Roughly the same price as the 3M mask, too.

Does size of the filter matter, do you think?


----------



## sunnybob (30 Apr 2016)

Does size matter? seriously?

The smaller the filter area, the quicker it will block, but that depends on how many hours its used, how much fine dust there is... its endless.

The whole point is, your best chance of avoiding lung diseases is to use an FFP3 filter material. And to make sure it fits securely, and to change it as often as you feel you need to.


----------



## Muswell (1 May 2016)

I've had a powered respirator but didn't like the weight and noise, I've had 3 different renewable filter respirators and found them sweaty. A few years ago I discovered the 3M 8833 which is FFP3 and has the little valve to make it easier to breathe. They are expensive but very comfortable and I wouldn't consider anything else now.


----------



## screwpainting (4 May 2016)

I've just ordered a pack of ten of these thanks to your above recommendation Muswell, having looked at them before. How long would you say you can you use them or are they best just single use. 

https://www.amazon.co.uk/3M-Cup-Shaped- ... 63&sr=1-12

I though that was a pretty good price

Steve.


----------



## skipdiver (13 May 2016)

Now that i am working full time in my shop, i've been wearing a mask all day and it is annoying the rubbish out of me. The recent spell of hot weather has been horrible as i sweat a lot and what with safety specs and ear defenders, it's a pretty uncomfortable experience all round.

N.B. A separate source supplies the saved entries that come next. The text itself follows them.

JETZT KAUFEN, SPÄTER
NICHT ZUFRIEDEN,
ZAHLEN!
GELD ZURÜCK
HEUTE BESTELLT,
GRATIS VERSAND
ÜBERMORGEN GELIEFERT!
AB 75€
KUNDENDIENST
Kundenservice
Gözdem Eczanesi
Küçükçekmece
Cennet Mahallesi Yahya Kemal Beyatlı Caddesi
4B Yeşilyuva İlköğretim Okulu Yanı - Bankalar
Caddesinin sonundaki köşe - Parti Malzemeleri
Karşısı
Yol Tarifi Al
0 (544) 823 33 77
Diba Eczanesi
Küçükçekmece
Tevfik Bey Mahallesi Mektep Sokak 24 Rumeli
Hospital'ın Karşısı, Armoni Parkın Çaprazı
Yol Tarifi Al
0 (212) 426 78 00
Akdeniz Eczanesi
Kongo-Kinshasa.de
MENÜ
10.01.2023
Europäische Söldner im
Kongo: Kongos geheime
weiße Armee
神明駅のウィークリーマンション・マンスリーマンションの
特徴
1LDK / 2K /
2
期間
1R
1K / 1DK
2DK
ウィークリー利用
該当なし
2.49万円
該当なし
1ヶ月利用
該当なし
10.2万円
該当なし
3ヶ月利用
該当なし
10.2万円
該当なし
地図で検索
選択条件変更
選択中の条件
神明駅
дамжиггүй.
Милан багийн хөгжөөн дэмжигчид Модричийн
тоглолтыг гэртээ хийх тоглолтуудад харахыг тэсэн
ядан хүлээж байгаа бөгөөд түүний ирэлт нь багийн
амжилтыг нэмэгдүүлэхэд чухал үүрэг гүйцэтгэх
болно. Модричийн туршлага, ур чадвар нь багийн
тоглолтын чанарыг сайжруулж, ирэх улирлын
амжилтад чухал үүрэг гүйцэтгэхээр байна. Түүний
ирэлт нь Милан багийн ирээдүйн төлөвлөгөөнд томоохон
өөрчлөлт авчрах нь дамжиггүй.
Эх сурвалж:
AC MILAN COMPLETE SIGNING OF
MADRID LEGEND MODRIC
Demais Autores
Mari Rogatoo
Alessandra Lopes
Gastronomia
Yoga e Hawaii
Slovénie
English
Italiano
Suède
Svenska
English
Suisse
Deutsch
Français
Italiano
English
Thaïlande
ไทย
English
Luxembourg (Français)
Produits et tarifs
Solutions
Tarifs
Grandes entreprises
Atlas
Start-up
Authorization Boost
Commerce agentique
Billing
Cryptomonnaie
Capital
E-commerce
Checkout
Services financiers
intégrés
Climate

I really want to invest in a full face respirator but comments on inappropriate filters and noise are putting me off as they are not cheap to try out. Users thoughts would be appreciated.


----------



## Beau (13 May 2016)

skipdiver":13uj6zhr said:


> Now that i am working full time in my shop, i've been wearing a mask all day and it is annoying the rubbish out of me. The recent spell of hot weather has been horrible as i sweat a lot and what with safety specs and ear defenders, it's a pretty uncomfortable experience all round. I really want to invest in a full face respirator but comments on inappropriate filters and noise are putting me off as they are not cheap to try out. Users thoughts would be appreciated.



Have you tried a visor instead of the specs? I really like this combo http://www.sorbus-intl.co.uk/v40-peltor ... ming-visor with these masks as they have a downward firing vent to avoid misting up http://www.protectivemasksdirect.co.uk/ ... AnIT8P8HAQ


----------



## sunnybob (13 May 2016)

Skipdiver.
Agreed without argument that the masks are annoying on a full working day, but clogged lungs are forever.
Glad youre still seeking alternatives rather than giving up though.

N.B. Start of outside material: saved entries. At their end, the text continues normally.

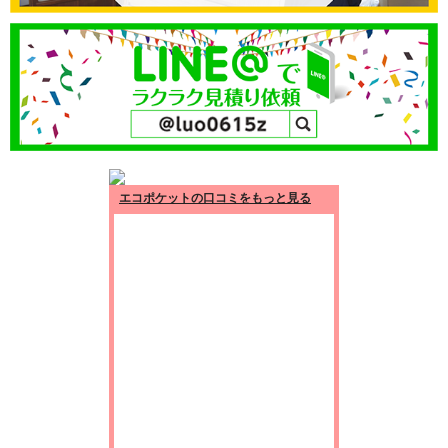
エコポケットの口コミをもっと見る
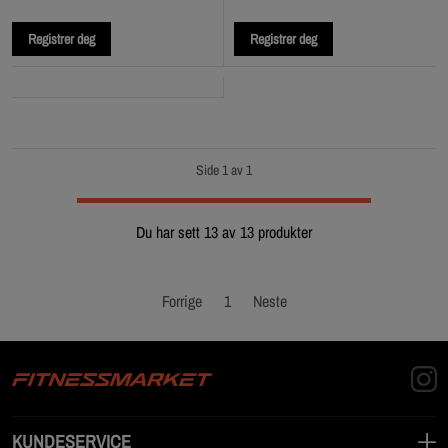
Registrer deg
Registrer deg
Side 1 av 1
Du har sett 13 av 13 produkter
Forrige
1
Neste
KUNDESERVICE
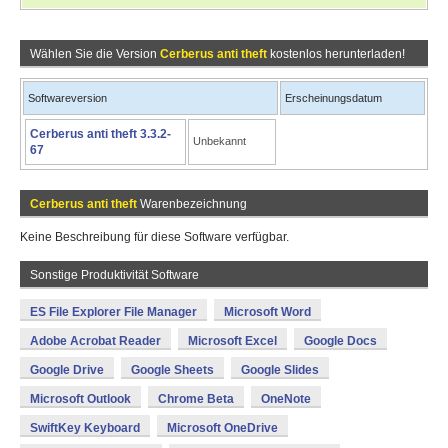
Wählen Sie die Version
Cerberus anti theft
kostenlos herunterladen!
Softwareversion
Erscheinungsdatum
Cerberus anti theft 3.3.2-
Unbekannt
67
Cerberus anti theft
Warenbezeichnung
Keine Beschreibung für diese Software verfügbar.
Sonstige Produktivität Software
ES File Explorer File Manager
Microsoft Word
Adobe Acrobat Reader
Microsoft Excel
Google Docs
Google Drive
Google Sheets
Google Slides
Microsoft Outlook
Chrome Beta
OneNote
SwiftKey Keyboard
Microsoft OneDrive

And just to cheer you up, I'm working in 34 degrees today! Sandals, beach shorts and mask sums up my attire. Stick with the program mate.


----------



## CHJ (13 May 2016)

LFS19":2i536gx9 said:


> I do wonder; why are the trend masks (both the air race and air shield pro) rated at P2?
> Presumably the different filter grades are for different intensities and particle types, but if it's important for people doing woodwork to have P3 filters, why when Trend is a company specialising in woodwork do they only provide the lower grade?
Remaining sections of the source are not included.